* [GIVEN RECORDS]

····················

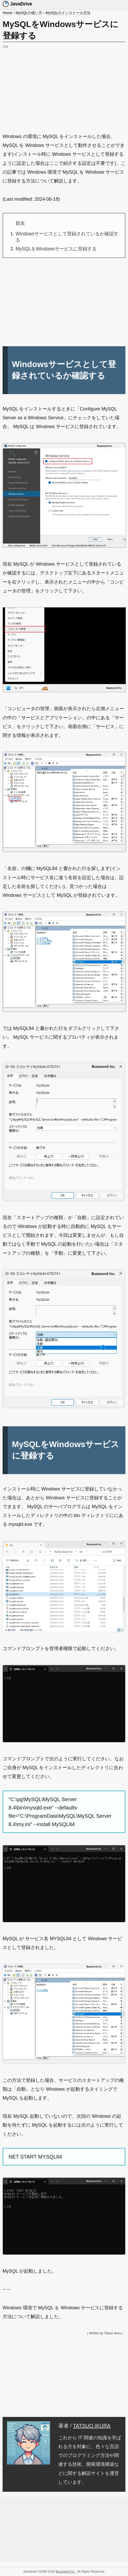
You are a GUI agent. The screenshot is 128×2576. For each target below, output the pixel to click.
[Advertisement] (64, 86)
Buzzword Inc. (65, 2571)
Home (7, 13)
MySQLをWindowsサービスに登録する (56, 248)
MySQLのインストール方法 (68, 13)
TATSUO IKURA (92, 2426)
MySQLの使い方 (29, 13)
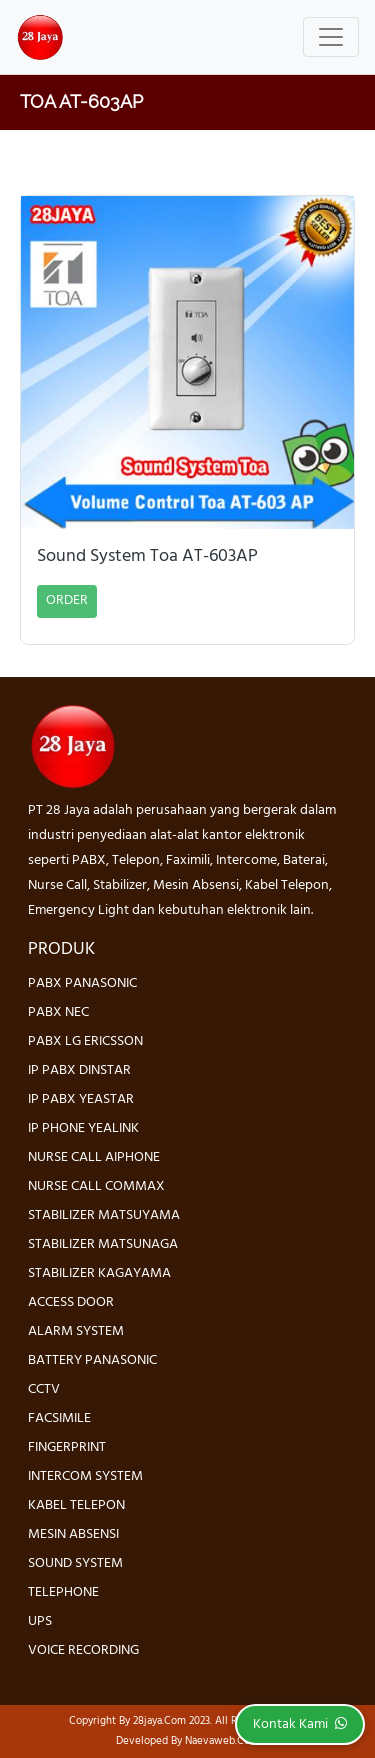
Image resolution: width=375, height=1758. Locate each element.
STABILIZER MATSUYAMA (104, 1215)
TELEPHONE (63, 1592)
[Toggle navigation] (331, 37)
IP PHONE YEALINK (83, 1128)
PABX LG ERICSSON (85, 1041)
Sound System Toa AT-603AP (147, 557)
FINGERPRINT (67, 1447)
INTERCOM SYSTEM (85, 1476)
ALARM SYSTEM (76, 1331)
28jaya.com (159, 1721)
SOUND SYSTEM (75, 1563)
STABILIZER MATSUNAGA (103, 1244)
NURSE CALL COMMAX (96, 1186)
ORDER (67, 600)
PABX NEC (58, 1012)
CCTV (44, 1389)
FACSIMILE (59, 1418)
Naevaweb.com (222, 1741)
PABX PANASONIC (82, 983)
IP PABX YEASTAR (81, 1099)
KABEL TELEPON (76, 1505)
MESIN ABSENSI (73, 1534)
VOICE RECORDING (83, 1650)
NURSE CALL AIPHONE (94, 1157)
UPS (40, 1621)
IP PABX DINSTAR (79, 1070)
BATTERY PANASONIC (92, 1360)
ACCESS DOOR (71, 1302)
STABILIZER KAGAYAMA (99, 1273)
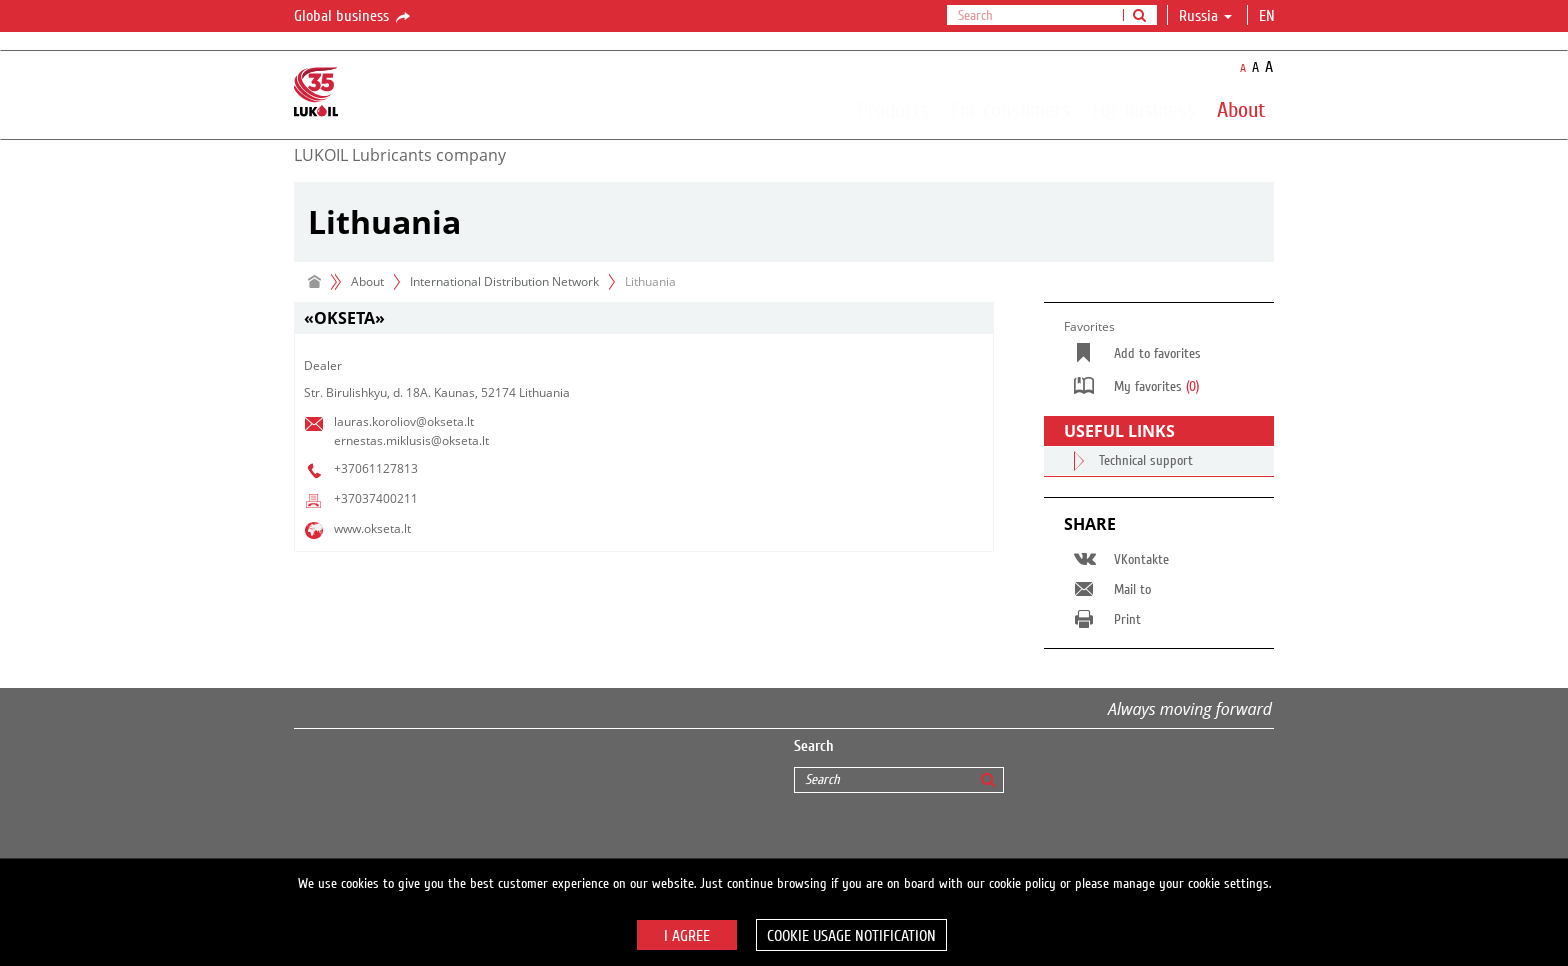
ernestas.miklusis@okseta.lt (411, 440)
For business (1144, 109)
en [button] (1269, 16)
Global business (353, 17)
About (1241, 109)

····················

* [WHAT TO PRODUCE] In the printed copy, the material above must appear unchanged and without its pictures.

* [WRITTEN SOLUTION]
You are a GUI agent. The screenshot is 128×2576. For each target below, output the pixel to click.
[Advertisement] (64, 86)
Buzzword Inc. (65, 2571)
Home (7, 13)
MySQLをWindowsサービスに登録する (56, 248)
MySQLのインストール方法 (68, 13)
TATSUO IKURA (92, 2426)
MySQLの使い方 (29, 13)
Image resolution: width=375, height=1758. Locate each element.
STABILIZER MATSUYAMA (104, 1215)
TELEPHONE (63, 1592)
[Toggle navigation] (331, 37)
IP PHONE YEALINK (83, 1128)
PABX LG ERICSSON (85, 1041)
Sound System Toa AT-603AP (147, 557)
FINGERPRINT (67, 1447)
INTERCOM SYSTEM (85, 1476)
ALARM SYSTEM (76, 1331)
28jaya.com (159, 1721)
SOUND SYSTEM (75, 1563)
STABILIZER MATSUNAGA (103, 1244)
NURSE CALL COMMAX (96, 1186)
ORDER (67, 600)
PABX NEC (58, 1012)
CCTV (44, 1389)
FACSIMILE (59, 1418)
Naevaweb.com (222, 1741)
PABX PANASONIC (82, 983)
IP PABX YEASTAR (81, 1099)
KABEL TELEPON (76, 1505)
MESIN ABSENSI (73, 1534)
VOICE RECORDING (83, 1650)
NURSE CALL AIPHONE (94, 1157)
UPS (40, 1621)
IP PABX DINSTAR (79, 1070)
BATTERY PANASONIC (92, 1360)
ACCESS DOOR (71, 1302)
STABILIZER KAGAYAMA (99, 1273)
ernestas.miklusis@okseta.lt (411, 440)
For business (1144, 109)
en [button] (1269, 16)
Global business (353, 17)
About (1241, 109)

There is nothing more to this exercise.